Design Decisions & Architecture Rationale - yuzvak/flashsale-service GitHub Wiki
Design Decisions & Architecture Rationale
Overview
This document explains the key architectural decisions made in the flash sale microservice, including trade-offs, alternatives considered, and implementation rationale.
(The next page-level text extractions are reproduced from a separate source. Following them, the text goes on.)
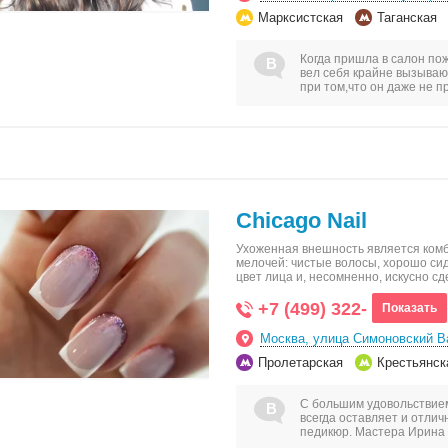
Марксистская
Таганская
Когда пришла в салон по
вел себя крайне вызывающ
при том,что он даже не 
Chicago Nail
Ухоженная внешность является ком
мелочей: чистые волосы, хорошо си
цвет лица и, несомненно, искусно 
+7 (499) 322-
Показать
Москва, улица Симоновский В
Пролетарская
Крестьянск
С большим удовольствием
всегда оставляет и отли
педикюр. Мастера Ирина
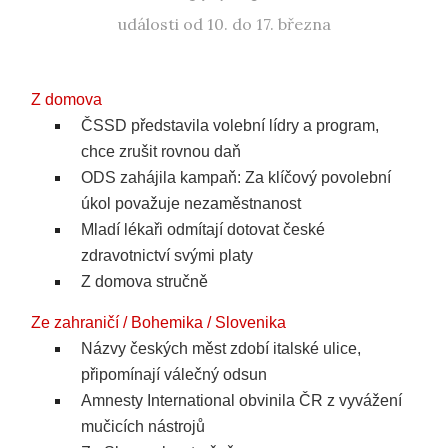
události od 10. do 17. března
Z domova
ČSSD představila volební lídry a program,
chce zrušit rovnou daň
ODS zahájila kampaň: Za klíčový povolební
úkol považuje nezaměstnanost
Mladí lékaři odmítají dotovat české
zdravotnictví svými platy
Z domova stručně
Ze zahraničí / Bohemika / Slovenika
Názvy českých měst zdobí italské ulice,
připomínají válečný odsun
Amnesty International obvinila ČR z vyvážení
mučicích nástrojů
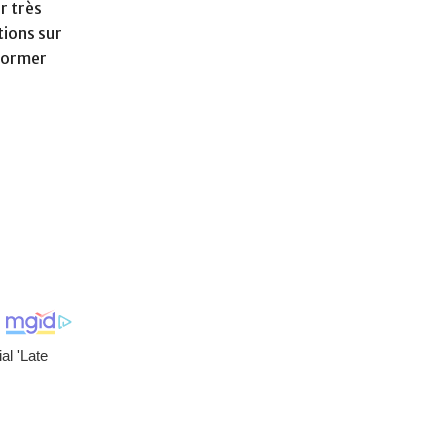
r très
tions sur
sformer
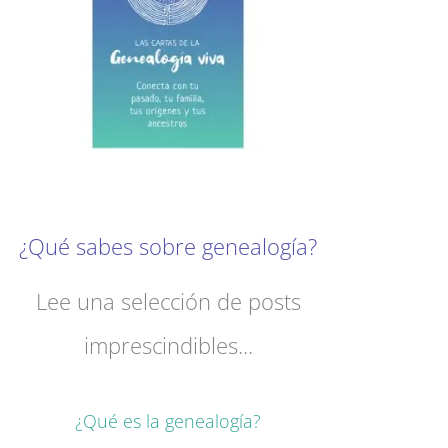
¿Qué sabes sobre genealogía?
Lee una selección de posts
imprescindibles...
¿Qué es la genealogía?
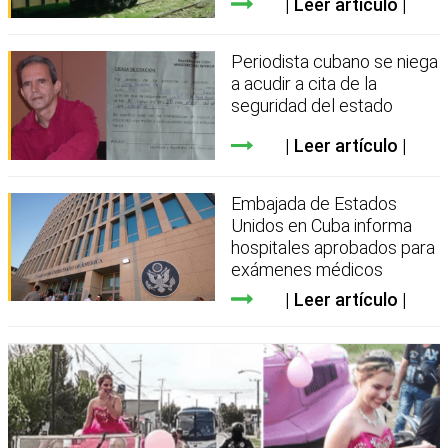
Leer artículo
Periodista cubano se niega
a acudir a cita de la
seguridad del estado
Leer artículo
Embajada de Estados
Unidos en Cuba informa
hospitales aprobados para
exámenes médicos
Leer artículo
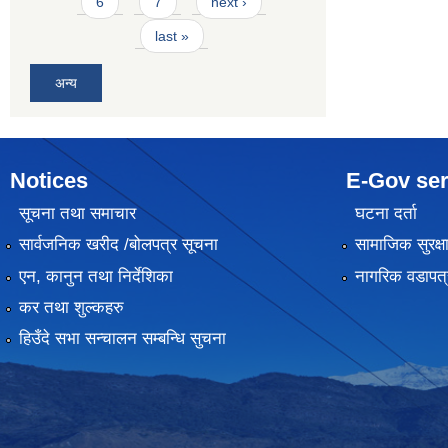
6
7
next ›
last »
अन्य
Notices
E-Gov ser
सूचना तथा समाचार
घटना दर्ता
सार्वजनिक खरीद /बोलपत्र सूचना
सामाजिक सुरक्ष
एन, कानुन तथा निर्देशिका
नागरिक वडापत्
कर तथा शुल्कहरु
हिउँदे सभा सन्चालन सम्बन्धि सुचना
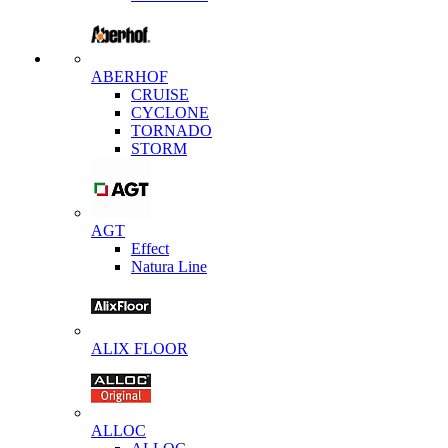
ABERHOF
CRUISE
CYCLONE
TORNADO
STORM
AGT
Effect
Natura Line
ALIX FLOOR
ALLOC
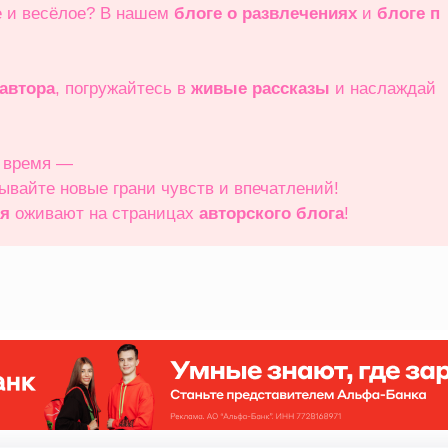
е и весёлое? В нашем
блоге о развлечениях
и
блоге п
 автора
, погружайтесь в
живые рассказы
и наслаждай
е время —
рывайте новые грани чувств и впечатлений!
ия
оживают на страницах
авторского блога
!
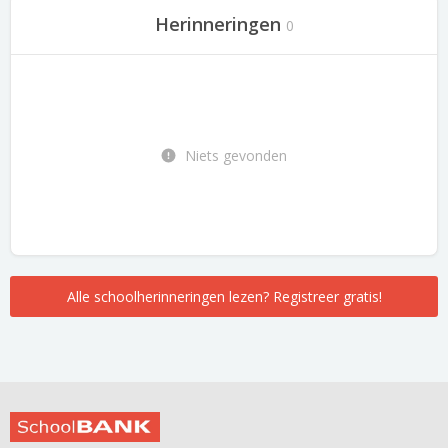
Herinneringen
0
Niets gevonden
Alle schoolherinneringen lezen? Registreer gratis!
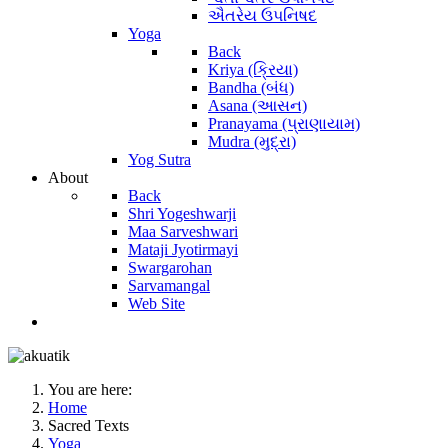
ઐતરેય ઉપનિષદ
Yoga
Back
Kriya (ક્રિયા)
Bandha (બંધ)
Asana (આસન)
Pranayama (પ્રાણાયામ)
Mudra (મુદ્રા)
Yog Sutra
About
Back
Shri Yogeshwarji
Maa Sarveshwari
Mataji Jyotirmayi
Swargarohan
Sarvamangal
Web Site
You are here:
Home
Sacred Texts
Yoga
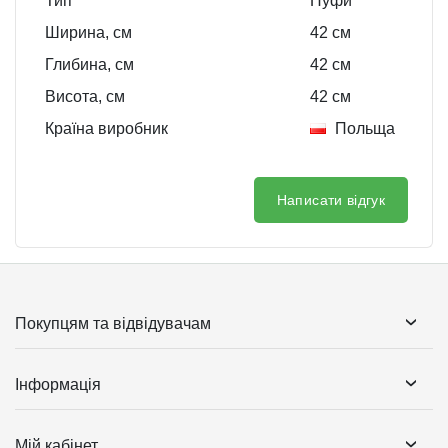
Тип
Пуфи
Ширина, см
42
см
Глибина, см
42
см
Висота, см
42
см
Країна виробник
Польща
Написати відгук
Покупцям та відвідувачам
Інформація
Мій кабінет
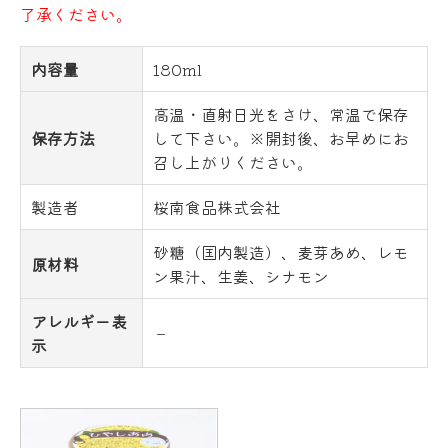
了承ください。
内容量
180ml
高温・直射日光をさけ、常温で保存
保存方法
して下さい。※開封後、お早めにお
召し上がりください。
製造者
桜南食品株式会社
砂糖（国内製造）、麦芽あめ、レモ
原材料
ン果汁、生姜、シナモン
アレルギー表
－
示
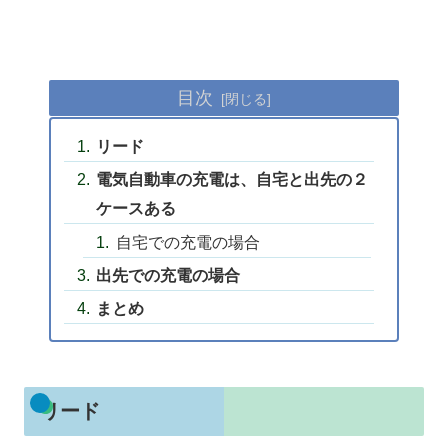
目次
リード
電気自動車の充電は、自宅と出先の２
ケースある
自宅での充電の場合
出先での充電の場合
まとめ
リード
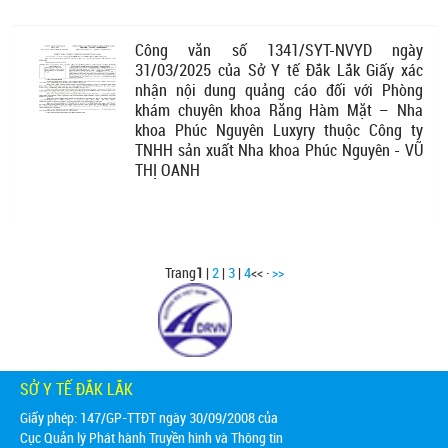
Công văn số 1341/SYT-NVYD ngày
31/03/2025 của Sở Y tế Đắk Lắk Giấy xác
nhận nội dung quảng cáo đối với Phòng
khám chuyên khoa Răng Hàm Mặt – Nha
khoa Phúc Nguyên Luxyry thuộc Công ty
TNHH sản xuất Nha khoa Phúc Nguyên - VŨ
THỊ OANH
Trang
1
|
2
|
3
|
4
<< ·
>>
SỞ Y TẾ ĐẮK LẮK
Giấy phép: 147/GP-TTĐT ngày 30/09/2008 của
Cục Quản lý Phát hành Truyền hình và Thông tin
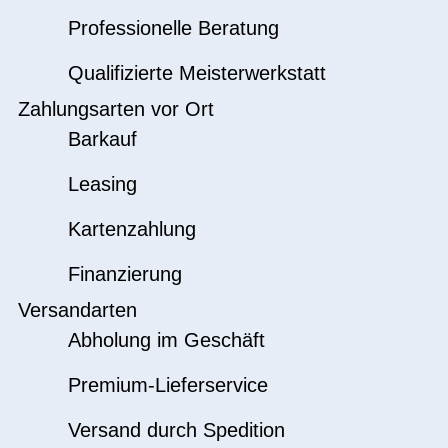
Professionelle Beratung
Qualifizierte Meisterwerkstatt
Zahlungsarten vor Ort
Barkauf
Leasing
Kartenzahlung
Finanzierung
Versandarten
Abholung im Geschäft
Premium-Lieferservice
Versand durch Spedition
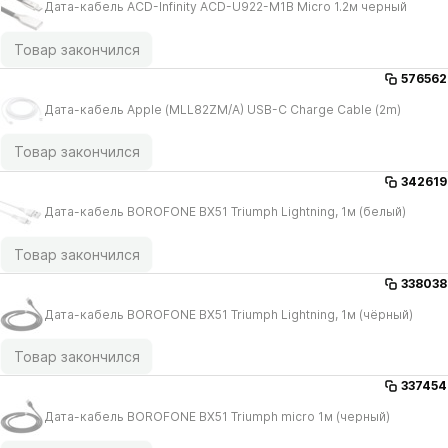
Дата-кабель ACD-Infinity ACD-U922-M1B Micro 1.2м черный
Товар закончился
576562
Дата-кабель Apple (MLL82ZM/​A) USB-C Charge Cable (2m)
Товар закончился
342619
Дата-кабель BOROFONE BX51 Triumph Lightning, 1м (белый)
Товар закончился
338038
Дата-кабель BOROFONE BX51 Triumph Lightning, 1м (чёрный)
Товар закончился
337454
Дата-кабель BOROFONE BX51 Triumph micro 1м (черный)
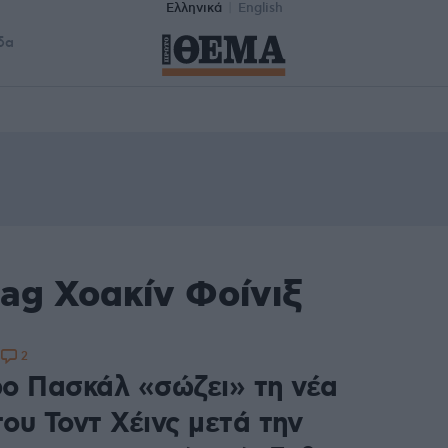
Ελληνικά
English
δα
ag Χοακίν Φοίνιξ
2
1
ο Πασκάλ «σώζει» τη νέα
του Τοντ Χέινς μετά την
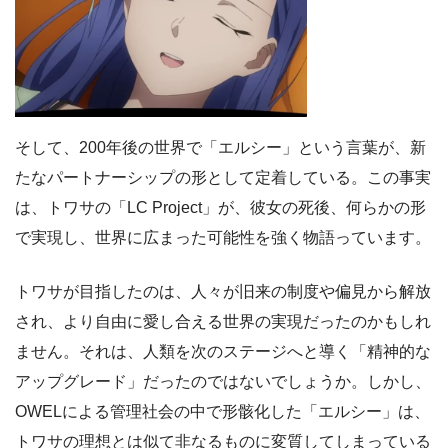
そして、200年後の世界で「エルシー」という言葉が、新
たなパートナーシップの形として定着している。この事実
は、トワサの「LC Project」が、彼女の死後、何らかの形
で実現し、世界に広まった可能性を強く物語っています。
トワサが目指したのは、人々が旧来の制度や偏見から解放
され、より自由に愛し合える世界の実現だったのかもしれ
ません。それは、人類を次のステージへと導く「精神的な
アップグレード」だったのではないでしょうか。しかし、
OWELによる管理社会の中で形骸化した「エルシー」は、
トワサの理想とは似て非なるものに変質してしまっている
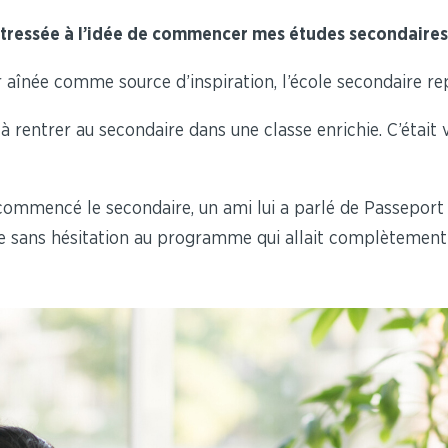
 stressée à l’idée de commencer mes études secondaires
aînée comme source d’inspiration, l’école secondaire rep
 à rentrer au secondaire dans une classe enrichie. C’étai
commencé le secondaire, un ami lui a parlé de Passeport 
nte sans hésitation au programme qui allait complètement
Domain-Driven Design (DDD) Implementation
Decision: Clean Architecture with DDD
Rationale: Separation of concerns, testability, and maintainability for complex business logic.
Project Structure
internal/
├── domain/ # Pure business logic, no external dependencies
│ ├── sale/ # Sale aggregate root
│ ├── user/ # User value objects
│ └── errors/ # Domain errors
├── application/ # Use cases and orchestration
│ ├── commands/ # Command handlers
│ ├── use_cases/ # Business workflows
│ └── ports/ # Interface definitions
└── infrastructure/ # External concerns
├── persistence/ # Database implementations
├── http/ # HTTP handlers
└── monitoring/ # Observability
Benefits:
- Clear separation between business logic and infrastructure
- Easy to test domain logic in isolation
- Framework-agnostic design
- Scalable codebase structure
Trade-offs:
- More boilerplate code than simple layered architecture
- Learning curve for developers unfamiliar with DDD
Database Design Decisions
Decision: PostgreSQL with Normalized Schema
Alternative Considered: NoSQL databases (MongoDB, DynamoDB)
Rationale:
- ACID transactions required for inventory management
- Complex queries for analytics and reporting
- Strong consistency guarantees for financial operations
- Mature ecosystem and operational tooling
Schema Normalization
-- Separate tables for checkout attempts and items
CREATE TABLE checkout_attempts (
id VARCHAR(255) PRIMARY KEY,
sale_id VARCHAR(20) NOT NULL,
user_id VARCHAR(255) NOT NULL,
checkout_code VARCHAR(64) NOT NULL,
created_at TIMESTAMP DEFAULT CURRENT_TIMESTAMP
);
CREATE TABLE checkout_items (
id VARCHAR(255) PRIMARY KEY,
checkout_attempt_id VARCHAR(255) NOT NULL,
item_id VARCHAR(255) NOT NULL,
added_at TIMESTAMP DEFAULT CURRENT_TIMESTAMP,
UNIQUE(checkout_attempt_id, item_id)
);
Benefits:
- Better query performance than JSONB
- Referential integrity enforcement
- Easier analytics and reporting
- Standard SQL optimization techniques apply
Trade-offs:
- More complex queries for retrieving complete checkout data
- Additional JOIN operations
Decision: Serializable Isolation for Critical Operations
tx, err := r.db.BeginTx(ctx, &sql.TxOptions{
Isolation: sql.LevelSerializable,
})
Rationale:
- Prevents race conditions in high-concurrency scenarios
- Ensures atomic operations for inventory updates
- Maintains data consistency under load
Trade-offs:
- Higher latency for write operations
- Potential for serialization failures requiring retries
Caching Strategy Decisions
Decision: Redis as Cache + Atomic Operations Coordinator
Alternative Considered: In-memory caching only
Rationale:
- Distributed system requires shared state
- Atomic operations via Lua scripts
- High-performance data structures (sets, counters)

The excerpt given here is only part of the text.